Viewers respond to report on the risk of soccer concussions for kids

Viewers respond to a report examining whether soccer is safe, given the thousands of concussions that occur every year after kids use their heads to make contact with the ball. Hari Sreenivasan reports.

Read the Full Transcript

  • HARI SREENIVASAN:

    And now to Viewers Like You: Your feedback about some of our recent work.

    We heard from many of you about our report last night examining whether soccer is safe, given the thousands of concussions that occur every year after kids use their heads to make contact with the ball.

    Genevieve Salem wrote us: "This is ridiculous. The risks of playing soccer pale in comparison with sports like football or ice hockey."

  • Dorothy Cruse wrote:

    "All sports have some element of danger."

  • Guido Borgogoli asked:

    "Do you think they're worried about this in Argentina and Germany?"

    And Robert Eades had this to say: "Fear is no excuse not to let your child enjoy sports, as risk is part of life. Not living is worse on your soul."

    Kelly "Joslin" Wall talked about her family's experiences: "My son has played soccer since kindergarten, and is now a sophomore.
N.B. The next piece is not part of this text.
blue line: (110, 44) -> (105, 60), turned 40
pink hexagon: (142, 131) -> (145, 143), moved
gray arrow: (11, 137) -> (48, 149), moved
His first concussion was four years ago, falling off a bike with a helmet on. The second concussion was this year in soccer. Went through the protocols and was cleared within two weeks. Things happen in sports and every day life."

    But Cassidy King disagreed, writing: "People who are saying, 'Get over it,' really don't understand the repercussions of concussions."

  • Cannw added this:

    "There are so many other ways to learn the value of hard work and teamwork. Another thought, how much of playing sports is actually driven by the parent rather than the child?"

    And Peter Yan added this: "Duh, heading the ball causes brain injury. The only reason it's considered different from other impacts to the head is the cultural acceptance."

  • Stinger suggested this:

    "For starters, ban heading the ball when the goalie punts it. The ball is traveling fast, and it's a useless header anyway. Rarely does someone actually head it to a teammate intentionally. Eventually, I think all heading will have to be banned."

    Finally Candid One said this: "As this segment so fairly depicts, there won't be an easy answer to these kinds of quandaries as we encounter them during parenthood."